EXERCISE GOAL:
In the listing below, find every line containing "Radio" and copy it out.

┏━━

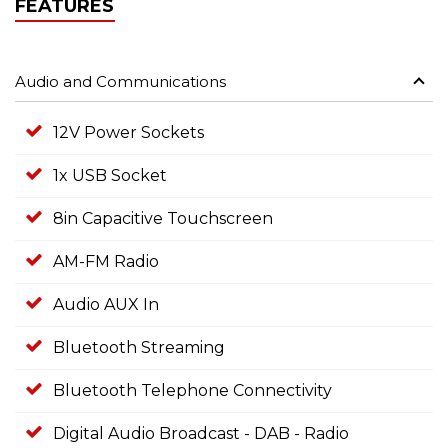
FEATURES
Audio and Communications
12V Power Sockets
1x USB Socket
8in Capacitive Touchscreen
AM-FM Radio
Audio AUX In
Bluetooth Streaming
Bluetooth Telephone Connectivity
Digital Audio Broadcast - DAB - Radio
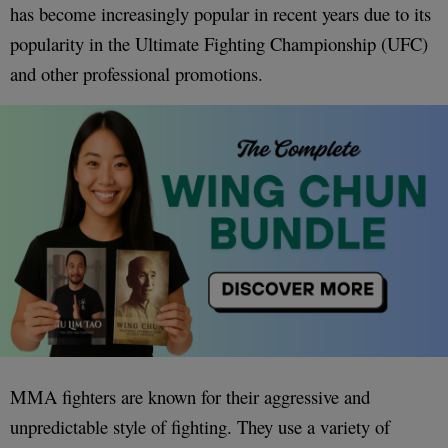
has become increasingly popular in recent years due to its
popularity in the Ultimate Fighting Championship (UFC)
and other professional promotions.
MMA fighters are known for their aggressive and
unpredictable style of fighting. They use a variety of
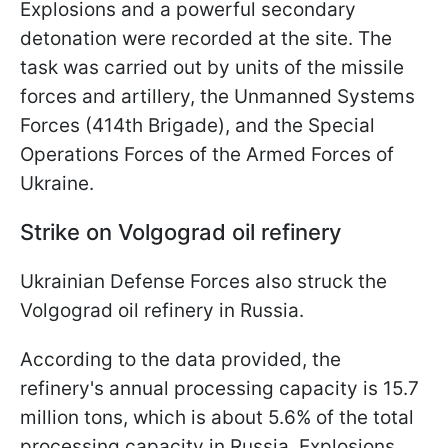
Explosions and a powerful secondary
detonation were recorded at the site. The
task was carried out by units of the missile
forces and artillery, the Unmanned Systems
Forces (414th Brigade), and the Special
Operations Forces of the Armed Forces of
Ukraine.
Strike on Volgograd oil refinery
Ukrainian Defense Forces also struck the
Volgograd oil refinery in Russia.
According to the data provided, the
refinery's annual processing capacity is 15.7
million tons, which is about 5.6% of the total
processing capacity in Russia. Explosions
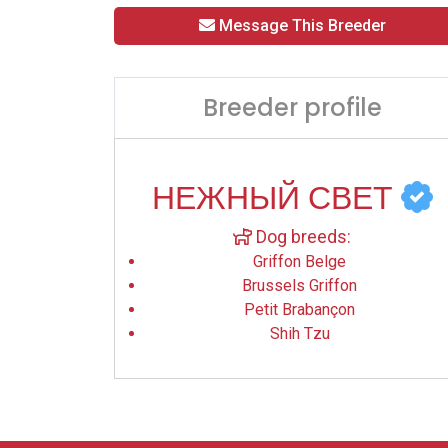
Message This Breeder
Breeder profile
НЕЖНЫЙ СВЕТ
Dog breeds:
Griffon Belge
Brussels Griffon
Petit Brabançon
Shih Tzu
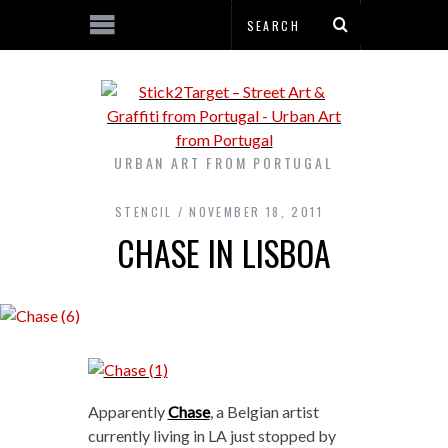
URBAN ART FROM PORTUGAL
STENCIL
NOVEMBER 18, 2011
CHASE IN LISBOA
Apparently
Chase
, a Belgian artist
currently living in LA just stopped by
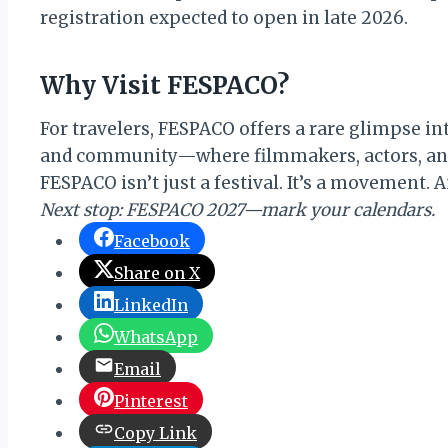
registration expected to open in late 2026.
Why Visit FESPACO?
For travelers, FESPACO offers a rare glimpse into
and community—where filmmakers, actors, and a
FESPACO isn’t just a festival. It’s a movement. 
Next stop: FESPACO 2027—mark your calendars.
Facebook
Share on X
LinkedIn
WhatsApp
Email
Pinterest
Copy Link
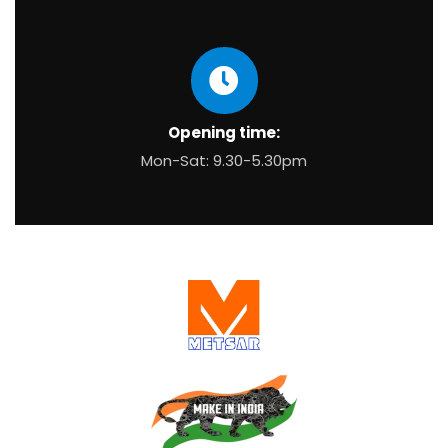
Opening time:
Mon-Sat: 9.30-5.30pm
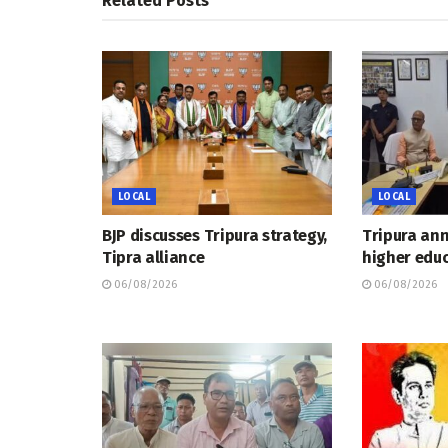
Related
Posts
LOCAL
LOCAL
BJP discusses Tripura strategy,
Tripura an
Tipra alliance
higher educ
06/08/2026
06/08/2026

┗━━

OUTPUT OF THE EXERCISE:
AM-FM Radio
Digital Audio Broadcast - DAB - Radio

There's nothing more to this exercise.